Half of landlords, 49%, think it is a good time to invest, while just 1% believes now is a good time to reduce their portfolios, according to the latest survey from LSL Property Services.
It says that high rents mean rates would need to rise by 3.25% for the cost of average buy to let tracker mortgage to exceed current rental income and 68% of landlords expect tenant demand to grow in the next 12 months.
It also points out that mortgage finance remains the biggest obstacle for landlords, as 54% find it harder than a year ago although there are signs of improvement. Some 185,600 fewer first time buyers have entered the property in the last 12 months compared to the level before the downturn and the vast majority are remaining in the private rental sector instead. As a result, in the past three months, 52% of landlords have seen a rise in tenant demand.

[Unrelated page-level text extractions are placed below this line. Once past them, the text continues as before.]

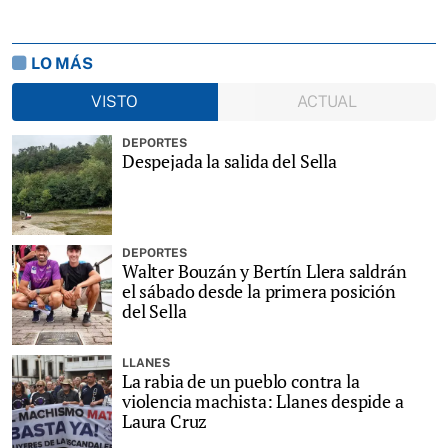
LO MÁS
VISTO
ACTUAL
DEPORTES
Despejada la salida del Sella
DEPORTES
Walter Bouzán y Bertín Llera saldrán
el sábado desde la primera posición
del Sella
LLANES
La rabia de un pueblo contra la
violencia machista: Llanes despide a
Laura Cruz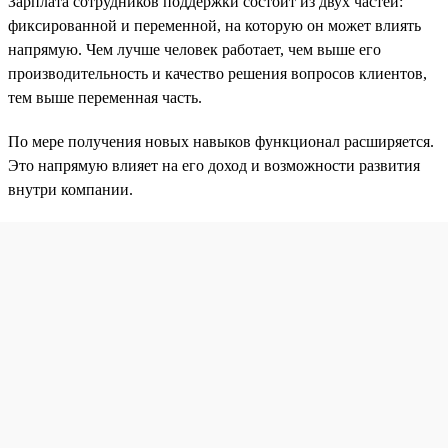
Зарплата сотрудников поддержки состоит из двух частей:
фиксированной и переменной, на которую он может влиять
напрямую. Чем лучше человек работает, чем выше его
производительность и качество решения вопросов клиентов,
тем выше переменная часть.
По мере получения новых навыков функционал расширяется.
Это напрямую влияет на его доход и возможности развития
внутри компании.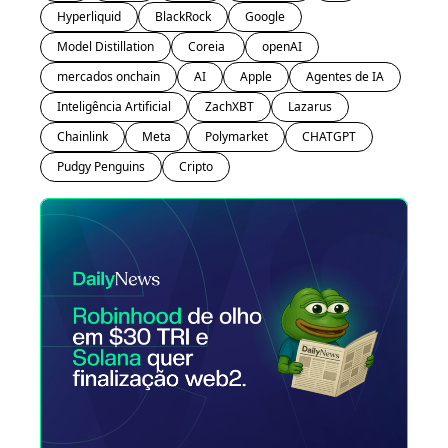
Hyperliquid
BlackRock
Google
Model Distillation
Coreia 
openAI
mercados onchain
AI
Apple
Agentes de IA
Inteligência Artificial
ZachXBT
Lazarus
Chainlink
Meta
Polymarket
CHATGPT
Pudgy Penguins
Cripto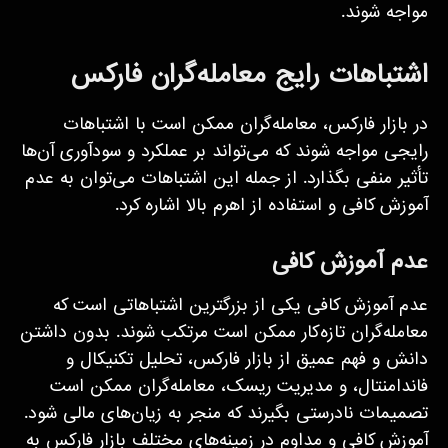
مواجه شوند.
اشتباهات رایج معامله‌گران فارکس
در بازار فارکس، معامله‌گران ممکن است با اشتباهات
رایجی مواجه شوند که می‌تواند بر عملکرد و سودآوری آن‌ها
تأثیر منفی بگذارد. از جمله این اشتباهات می‌توان به عدم
آموزش کافی و استفاده از اهرم بالا اشاره کرد.
عدم آموزش کافی
عدم آموزش کافی یکی از بزرگترین اشتباهاتی است که
معامله‌گران تازه‌کار ممکن است مرتکب شوند. بدون داشتن
دانش و فهم عمیق از بازار فارکس، تحلیل تکنیکال و
فاندامنتال، و مدیریت ریسک، معامله‌گران ممکن است
تصمیمات نادرستی بگیرند که منجر به زیان‌های مالی شود.
آموزش کافی و مداوم در زمینه‌های مختلف بازار فارکس به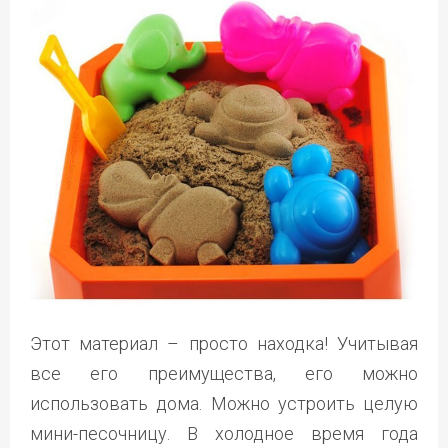
Этот материал – просто находка! Учитывая
все его преимущества, его можно
использовать дома. Можно устроить целую
мини-песочницу. В холодное время года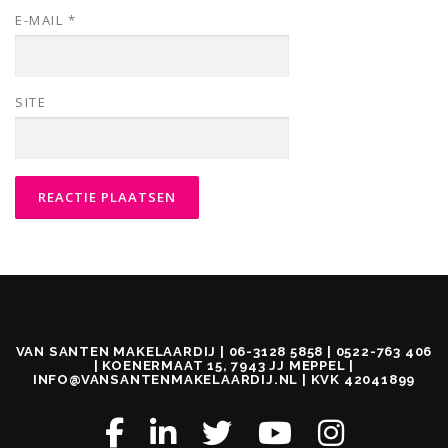
E-MAIL
*
SITE
VAN SANTEN MAKELAARDIJ | 06-3128 5858 | 0522-763 406
| KOENERMAAT 15, 7943 JJ MEPPEL |
INFO@VANSANTENMAKELAARDIJ.NL | KVK 42041899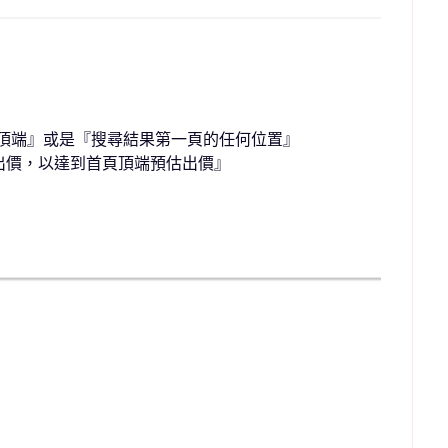
頂端』或是『搜尋結果第一頁的任何位置』
 調整出價，以達到首頁頂端預估出價』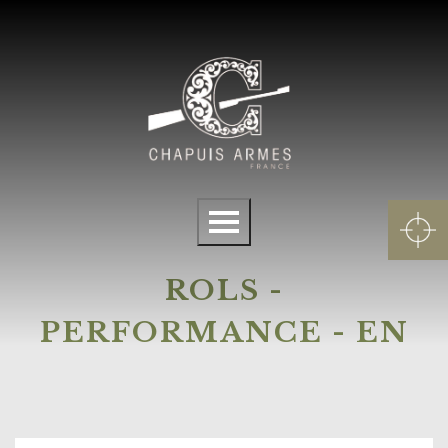
Cookies management panel
Menu
ROLS -
PERFORMANCE - EN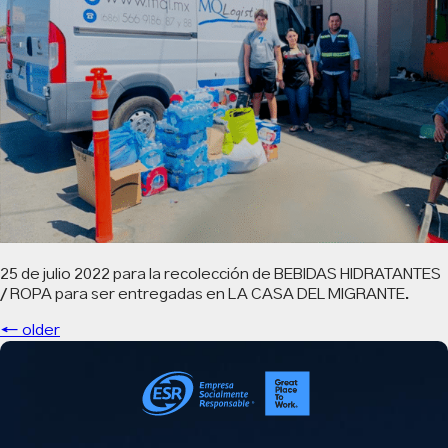
25 de julio 2022 para la recolección de BEBIDAS HIDRATANTES
/ ROPA para ser entregadas en LA CASA DEL MIGRANTE.
Navegación
←
older
de
entradas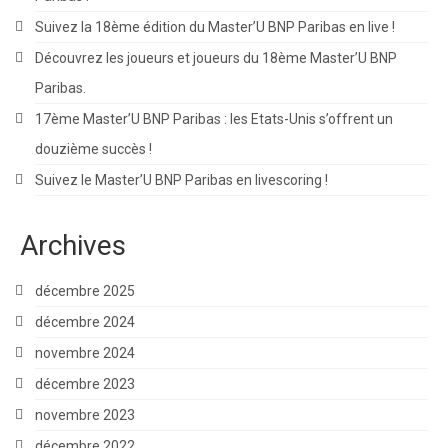
Suivez la 18ème édition du Master’U BNP Paribas en live !
Découvrez les joueurs et joueurs du 18ème Master’U BNP
Paribas.
17ème Master’U BNP Paribas : les Etats-Unis s’offrent un
douzième succès !
Suivez le Master’U BNP Paribas en livescoring !
Archives
décembre 2025
décembre 2024
novembre 2024
décembre 2023
novembre 2023
décembre 2022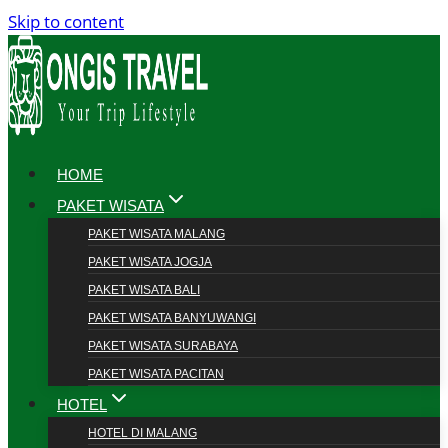
Skip to content
HOME
PAKET WISATA
PAKET WISATA MALANG
PAKET WISATA JOGJA
PAKET WISATA BALI
PAKET WISATA BANYUWANGI
PAKET WISATA SURABAYA
PAKET WISATA PACITAN
HOTEL
HOTEL DI MALANG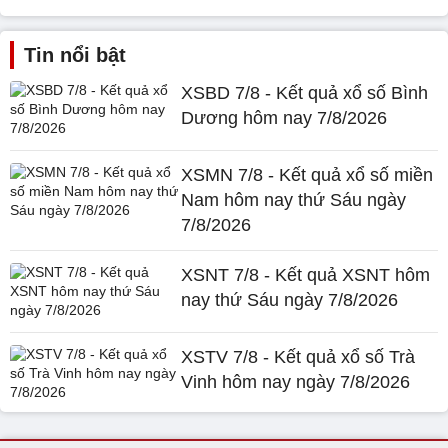
Tin nổi bật
XSBD 7/8 - Kết quả xổ số Bình
Dương hôm nay 7/8/2026
XSMN 7/8 - Kết quả xổ số miền
Nam hôm nay thứ Sáu ngày
7/8/2026
XSNT 7/8 - Kết quả XSNT hôm
nay thứ Sáu ngày 7/8/2026
XSTV 7/8 - Kết quả xổ số Trà
Vinh hôm nay ngày 7/8/2026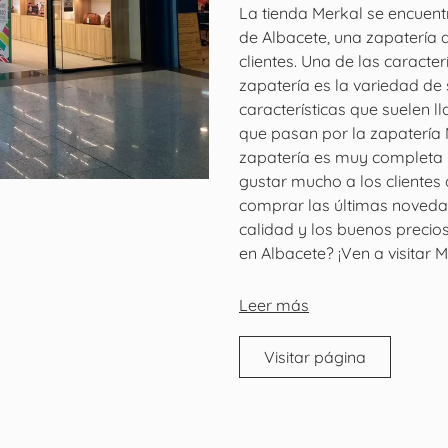
La tienda Merkal se encuent
de Albacete, una zapatería 
clientes. Una de las caracter
zapatería es la variedad de 
características que suelen l
que pasan por la zapatería 
zapatería es muy completa y
gustar mucho a los clientes
comprar las últimas novedad
calidad y los buenos precio
en Albacete? ¡Ven a visitar M
Leer más
Visitar página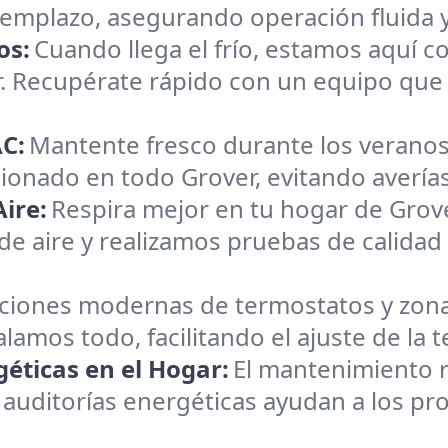
reemplazo, asegurando operación fluida 
os:
Cuando llega el frío, estamos aquí c
r. Recupérate rápido con un equipo que
C:
Mantente fresco durante los veranos
cionado en todo Grover, evitando averías 
ire:
Respira mejor en tu hogar de Grov
 de aire y realizamos pruebas de calidad
aciones modernas de termostatos y zona
alamos todo, facilitando el ajuste de la
éticas en el Hogar:
El mantenimiento r
 auditorías energéticas ayudan a los pro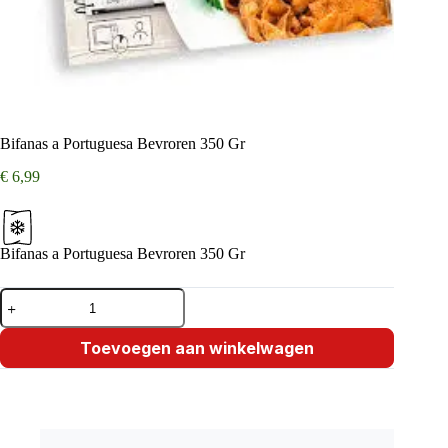
Bifanas a Portuguesa Bevroren 350 Gr
€
6,99
Bifanas a Portuguesa Bevroren 350 Gr
Bifanas
a
Portuguesa
Bevroren
Toevoegen aan winkelwagen
350
Gr
aantal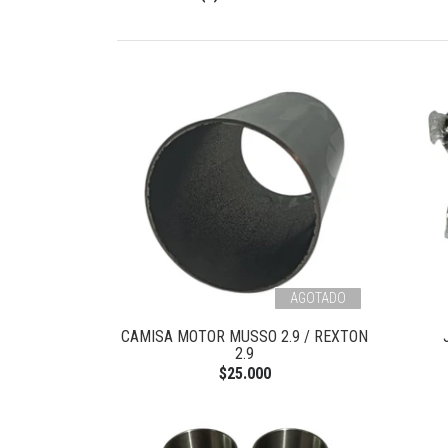
AGOTADO
CAMISA MOTOR MUSSO 2.9 / REXTON
2.9
$25.000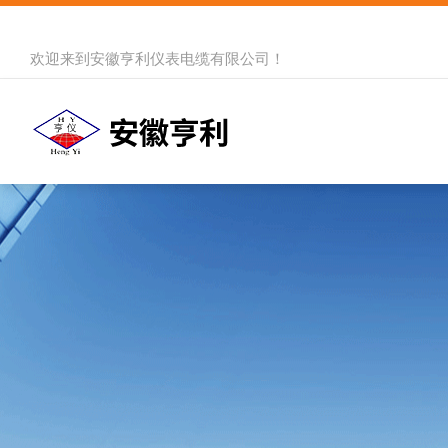
欢迎来到
安徽亨利仪表电缆有限公司
！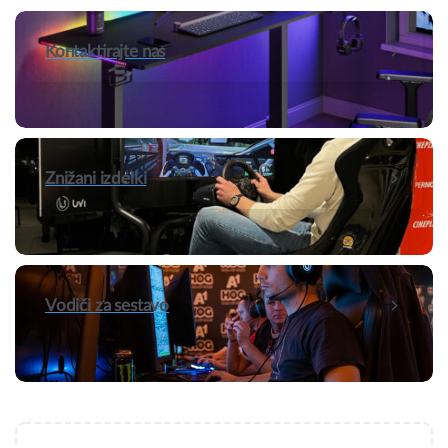
Kontaktirajte nas
Znižani izdelki
Vodiči za sestavo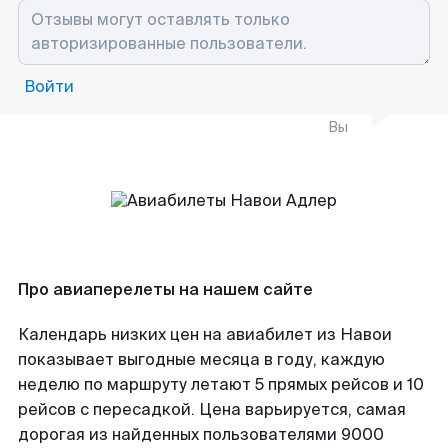
Войти
Вы
Про авиаперелеты на нашем сайте
Календарь низких цен на авиабилет из Навои
показывает выгодные месяца в году, каждую
неделю по маршруту летают 5 прямых рейсов и 10
рейсов с пересадкой. Цена варьируется, самая
дорогая из найденных пользователями 9000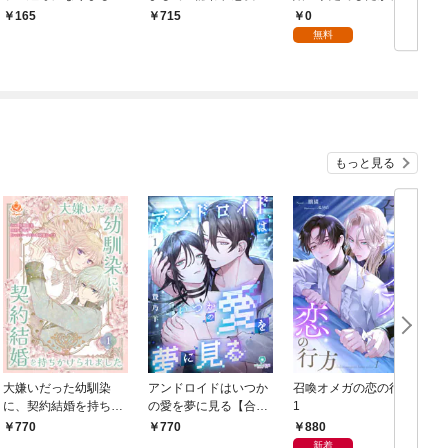
～嫌われ悪女ですが、
すが、そんなことより
日婚約解消を言い逃げ
0
165
715
そんなことより義息子
義息子たちが可愛すぎ
します【第一話】
無料
たちが可愛すぎて困り
て困ります～1巻
ます～1巻
もっと見る
大嫌いだった幼馴染
アンドロイドはいつか
召喚オメガの恋の行方
に、契約結婚を持ちか
の愛を夢に見る【合本
1
けられました【合本
版】１（ヴィオラ・ユ
880
770
770
版】1
ニコミックス）
新着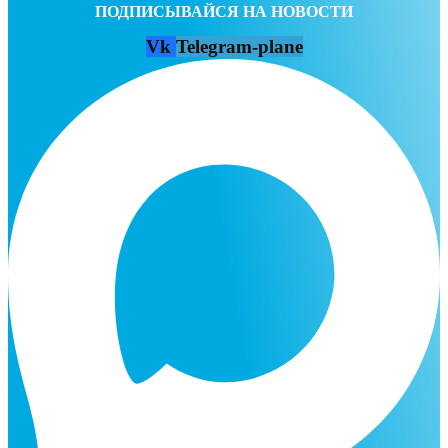
ПОДПИСЫВАЙСЯ НА НОВОСТИ
Vk
Telegram-plane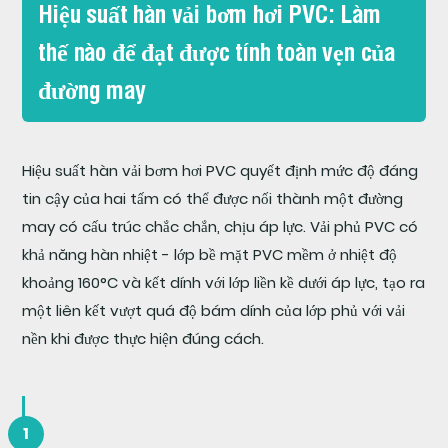
Hiệu suất hàn vải bơm hơi PVC: Làm
thế nào để đạt được tính toàn vẹn của
đường may
Hiệu suất hàn vải bơm hơi PVC quyết định mức độ đáng
tin cậy của hai tấm có thể được nối thành một đường
may có cấu trúc chắc chắn, chịu áp lực. Vải phủ PVC có
khả năng hàn nhiệt - lớp bề mặt PVC mềm ở nhiệt độ
khoảng 160°C và kết dính với lớp liền kề dưới áp lực, tạo ra
một liên kết vượt quá độ bám dính của lớp phủ với vải
nền khi được thực hiện đúng cách.
1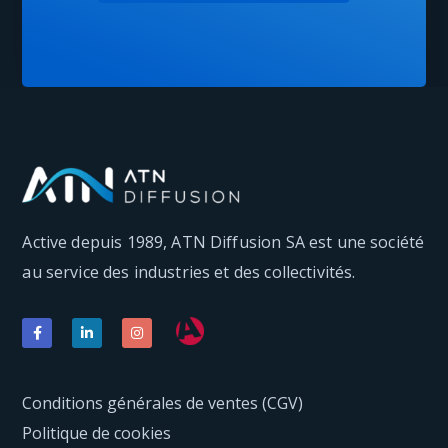
Active depuis 1989, ATN Diffusion SA est une société
au service des industries et des collectivités.
Conditions générales de ventes (CGV)
Politique de cookies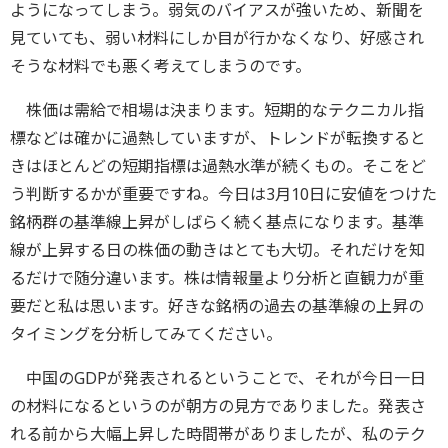
ようになってしまう。弱気のバイアスが強いため、新聞を
見ていても、弱い材料にしか目が行かなくなり、好感され
そうな材料でも悪く考えてしまうのです。
株価は需給で相場は決まります。短期的なテクニカル指
標などは確かに過熱していますが、トレンドが転換すると
きはほとんどの短期指標は過熱水準が続くもの。そこをど
う判断するかが重要ですね。今日は3月10日に安値をつけた
銘柄群の基準線上昇がしばらく続く基点になります。基準
線が上昇する日の株価の動きはとても大切。それだけを知
るだけで随分違います。株は情報量より分析と直観力が重
要だと私は思います。好きな銘柄の過去の基準線の上昇の
タイミングを分析してみてください。
中国のGDPが発表されるということで、それが今日一日
の材料になるというのが朝方の見方でありました。発表さ
れる前から大幅上昇した時間帯がありましたが、私のテク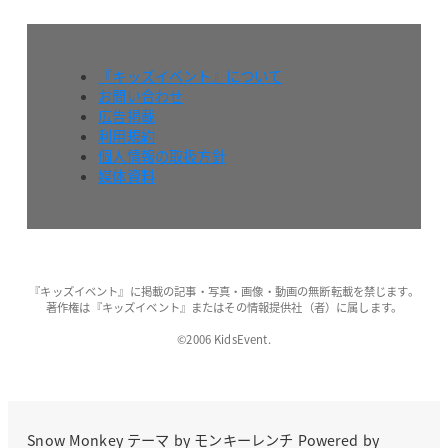
『キッズイベント』について
お問い合わせ
広告掲載
利用規約
個人情報の取扱方針
媒体資料
『キッズイベント』に掲載の記事・写真・画像・動画の無断転載を禁じます。
著作権は『キッズイベント』またはその情報提供社（者）に属します。
©2006 KidsEvent.
Snow Monkey
テーマ by
モンキーレンチ
Powered by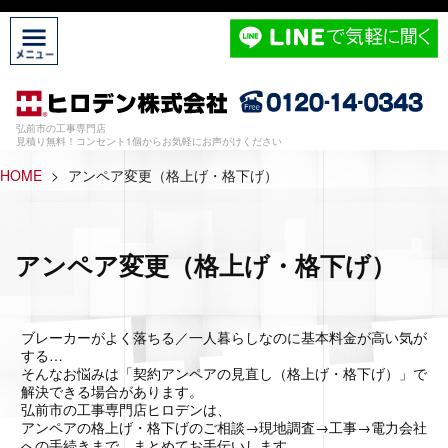
弘前市の工事専門店
見積り無料！コンセント1個からお気軽にお声がけください
HOME
>
アンペア変更（格上げ・格下げ）
アンペア変更（格上げ・格下げ）
ブレーカーがよく落ちる／一人暮らしなのに基本料金が高い気が
する…
そんなお悩みは「契約アンペアの見直し（格上げ・格下げ）」で
解決できる場合があります。
弘前市の工事専門店ヒロデンは、
アンペアの格上げ・格下げのご相談→現地調査→工事→電力会社
への手続きまで、まとめてお手伝いします。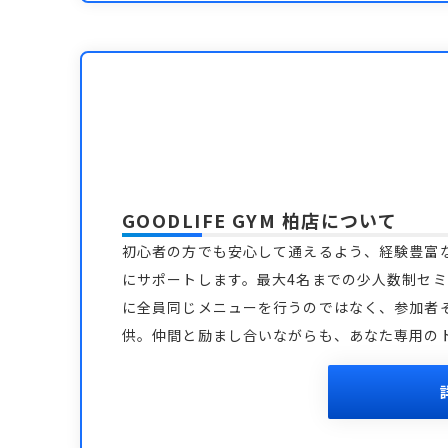
GOODLIFE GYM 柏店
について
初心者の方でも安心して通えるよう、経験豊富
にサポートします。最大4名までの少人数制セ
に全員同じメニューを行うのではなく、参加者
供。仲間と励まし合いながらも、あなた専用の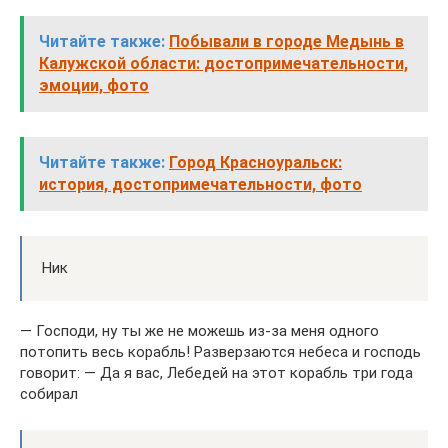
Читайте также:
Побывали в городе Медынь в
Калужской области: достопримечательности,
эмоции, фото
Читайте также:
Город Красноуральск:
история, достопримечательности, фото
Ник
— Господи, ну ты же не можешь из-за меня одного
потопить весь корабль! Разверзаются небеса и господь
говорит: — Да я вас, Лебедей на этот корабль три года
собирал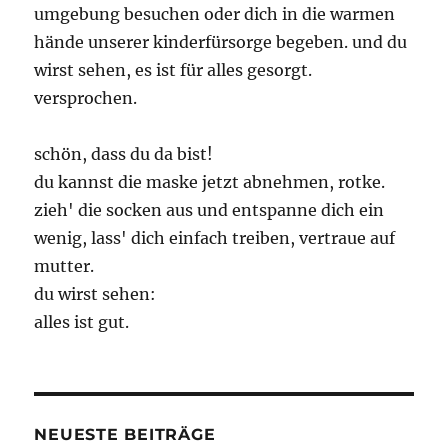
umgebung besuchen oder dich in die warmen
hände unserer kinderfürsorge begeben. und du
wirst sehen, es ist für alles gesorgt.
versprochen.
schön, dass du da bist!
du kannst die maske jetzt abnehmen, rotke.
zieh' die socken aus und entspanne dich ein
wenig, lass' dich einfach treiben, vertraue auf
mutter.
du wirst sehen:
alles ist gut.
NEUESTE BEITRÄGE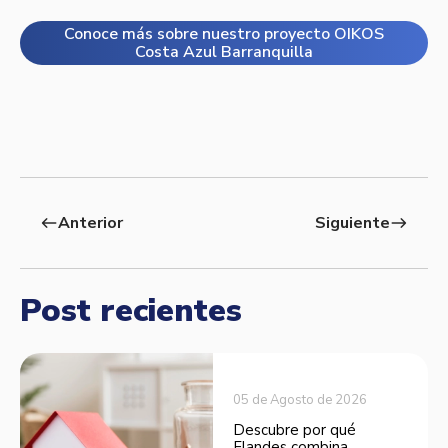
Conoce más sobre nuestro proyecto OIKOS
Costa Azul Barranquilla
Anterior
Siguiente
west
east
Post recientes
05 de Agosto de 2026
Descubre por qué
Flandes combina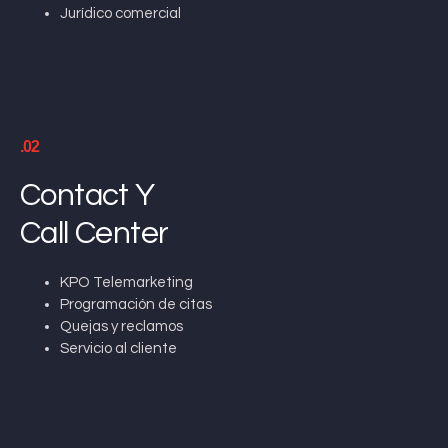
Jurídico comercial
.02
Contact Y
Call Center
KPO Telemarketing
Programación de citas
Quejas y reclamos
Servicio al cliente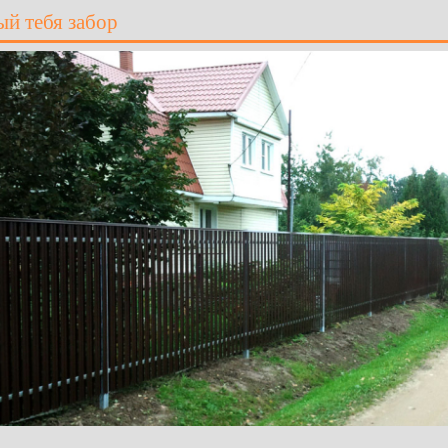
й тебя забор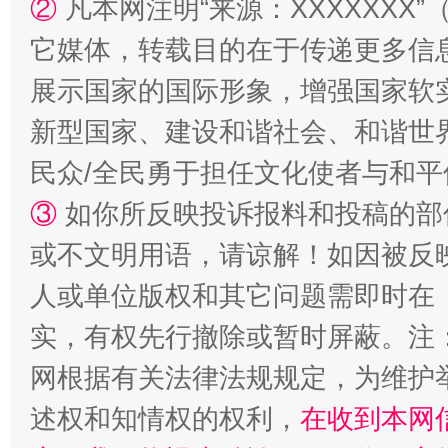
②
凡本网注明“来源：XXXXXX
它媒体，转载目的在于传递更多信
展示国家的国际形象，增强国家软
新型国家、建设和谐社会、和谐世界
民众/全民勇于担任文化使者与和
③
如你所反映投诉报料和投稿的部
或不文明用语，请谅解！如因被反
人或单位版权和其它问题需即时在
实，有权先行撤除或暂时屏蔽。注
网根据有关法律法规规定，为维护
述权和知情权的权利，
在收到本网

‘Optimism among landlords is not only buoyant, but also increasing. Soaring rents and climbing demand from frustrated first-time buyers are not only making buy to let an attractive proposition for new property investors but are encouraging existing landlords to grow their holdings before property prices increase once more,’ said David Newnes, estate agency managing director for LSL Property Services, owners of Your Move and Reeds Rains.
Increasing rental income has improved financial security for long-term investment. The report indicates that rents now equal their all time high of £692 per month. As a result, landlords with mortgage finance have an average of £274 in rental income a month after mortgage payments, some £3,288 per year. The report says that this means that even if interest rates increase by 3.25%, landlords’ current rental income would be big enough to absorb the increase in the cost of a tracker mortgage on the average buy to let property.
‘Following the winter downturn, rising rental incomes are adding an increasing financial buffer for landlords. Landlords are taking a healthy sum once the mortgage has been paid each month. Many are taking the opportunity to either pay down their mortgage or expand their portfolio or are using the opportunity to build slush funds for rainy days or future higher mortgage costs. With the Bank Rate forecast to remain below 2% until at least the end of next year, landlords can expect to see rental payments rise without facing the burden of higher mortgage payments,’ explained Newnes.
However, the principal obstacle to expanding the private rental sector is ongoing mortgage finance constraints. Some 54% of landlords who have recently attempted to raise mortgage finance think it is more difficult to secure than a year ago. Some 48% of landlords who bought property in the past year were cash buyers.
The survey suggests though that there is some evidence that this situation may be starting to ease, with an increased number of new buy to let products on the market in recent weeks. As a result, while just 8% of landlords who recently secured a mortgage believe it is easier to obtain mortgage finance now than a year ago, this is an increase from the 5% of landlords who said the same a year ago.
‘The buy to let mortgage market is not going to spring back to its pre-downturn level in the foreseeable future, but there are signs that it is picking up slightly for investors. There is still a chronic lack of supply of rental homes, and it is crucial that lending criteria loosen to encourage professional investors into the market to grow the private rental sector,’ added Newnes.